Le procès en appel d’une quarantaine de figures de l’opposition et personnalités tunisiennes condamnées à de lourdes peines en première instance pour « complot contre la sûreté de l’Etat » a brièvement repris ce lundi17 novembre avant d’être reporté au 27 novembre, rapportent des médias sur place .
Près de 40 personnes, poursuivies pour « complot contre la sûreté intérieure et extérieure de l’Etat » et « adhésion à un groupe terroriste », devaient comparaître ce lundi. Le procès a reporté dès l’ouverture en l’absence des principaux mis en cause.
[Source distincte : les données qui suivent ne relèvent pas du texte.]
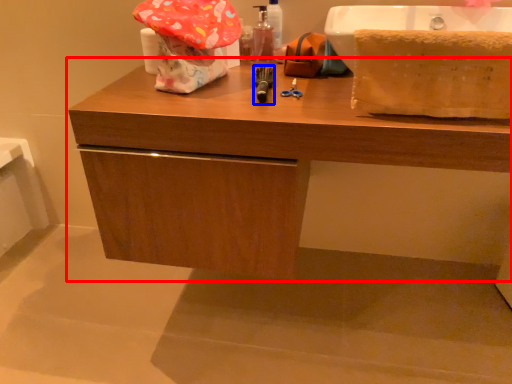 Question: Which object appears closest to the camera in this image, bathroom cabinet (highlighted by a red box) or tool (highlighted by a blue box)?

Choices:
 (A) bathroom cabinet
 (B) tool

Answer: (A)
Parmi les accusés, figurent Jawhar Ben Mbarek, co-fondateur de la principale coalition d’opposition, les chefs de partis Issam Chebbi et Ghazi Chaouachi ou l’homme d’affaires Kamel Ltaief, tous emprisonnés depuis février 2023.
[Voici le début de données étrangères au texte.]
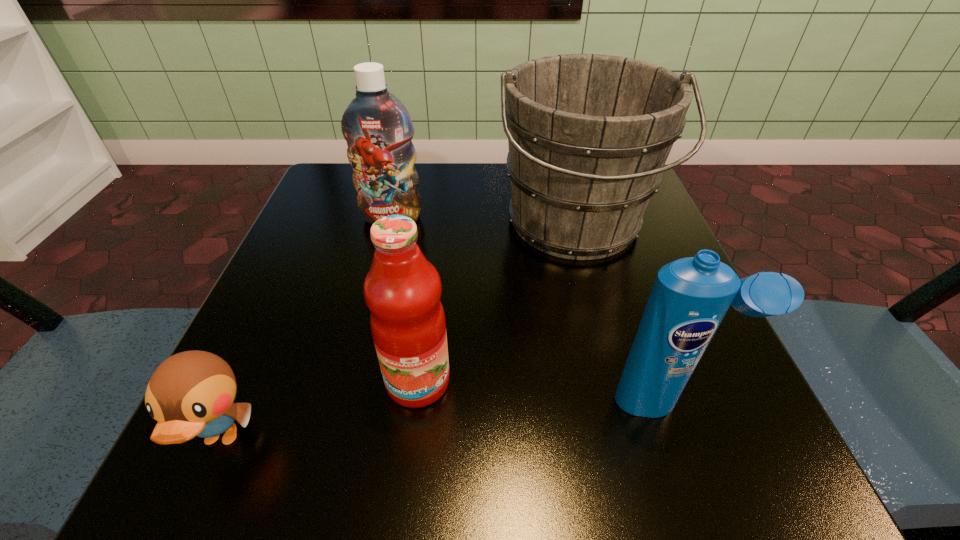 Where is `free space between the duck and the fruit juice`? Image resolution: width=960 pixels, height=540 pixels. free space between the duck and the fruit juice is located at coordinates (320, 410).

In order to click on empty space between the shortest object and the farther shampoo in this screenshot , I will do `click(306, 328)`.

In order to click on free space between the shortest object and the fruit juice in this screenshot , I will do `click(320, 410)`.

I want to click on free spot between the shortest object and the right shampoo, so click(444, 420).

Select which object is the closest to the bucket. Please provide its 2D coordinates. Your answer should be formatted as a tuple, i.e. [(x, y)], where the tuple contains the x and y coordinates of a point satisfying the conditions above.

[(377, 127)]

Identify which object is the nearest to the fruit juice. Please provide its 2D coordinates. Your answer should be formatted as a tuple, i.e. [(x, y)], where the tuple contains the x and y coordinates of a point satisfying the conditions above.

[(191, 393)]

What are the coordinates of `free region that satisfies the following two spatial constraints: 1. on the handle side of the nearer shampoo; 2. on the left side of the bucket` in the screenshot? It's located at (620, 401).

Find the location of a particular element. vacant region that satisfies the following two spatial constraints: 1. on the front label of the farther shampoo; 2. on the right side of the shorter shampoo is located at coordinates (347, 401).

The image size is (960, 540). I want to click on blank area in the image that satisfies the following two spatial constraints: 1. on the front label of the right shampoo; 2. on the left side of the left shampoo, so click(x=347, y=401).

Identify the location of free space that satisfies the following two spatial constraints: 1. on the handle side of the bucket; 2. on the left side of the nearer shampoo. coord(620,401).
Au début de l’audience, les avocats de ces accusés ont refusé qu’ils soient entendus en visioconférence, demandant qu’ils puissent comparaître en personne.
En avril, les accusés avaient été condamnés à des peines allant jusqu’à 74 ans de prison, après seulement trois audiences « à distance » et sans plaidoiries de la défense.
Avant la reprise du procès, formellement ouvert le 27 octobre mais très vite ajourné, l’ONG américaine HRW a réclamé « l’annulation des peines injustes » prononcées en première instance, dénonçant « des accusations infondées » et une absence de « garanties d’un procès équitable ». Pour HRW, ce méga-procès « s’inscrit dans une répression plus globale de toute forme de critique ou dissidence ».
Depuis que le président Kais Saied s’est emparé des pleins pouvoirs à l’été 2021, les défenseurs des droits dénoncent un recul des libertés en Tunisie. Des dizaines d’opposants, avocats, journalistes, travailleurs humanitaires, sont détenus pour des accusations de complot ou en vertu d’un décret sur les fausses informations, critiqué par les ONG.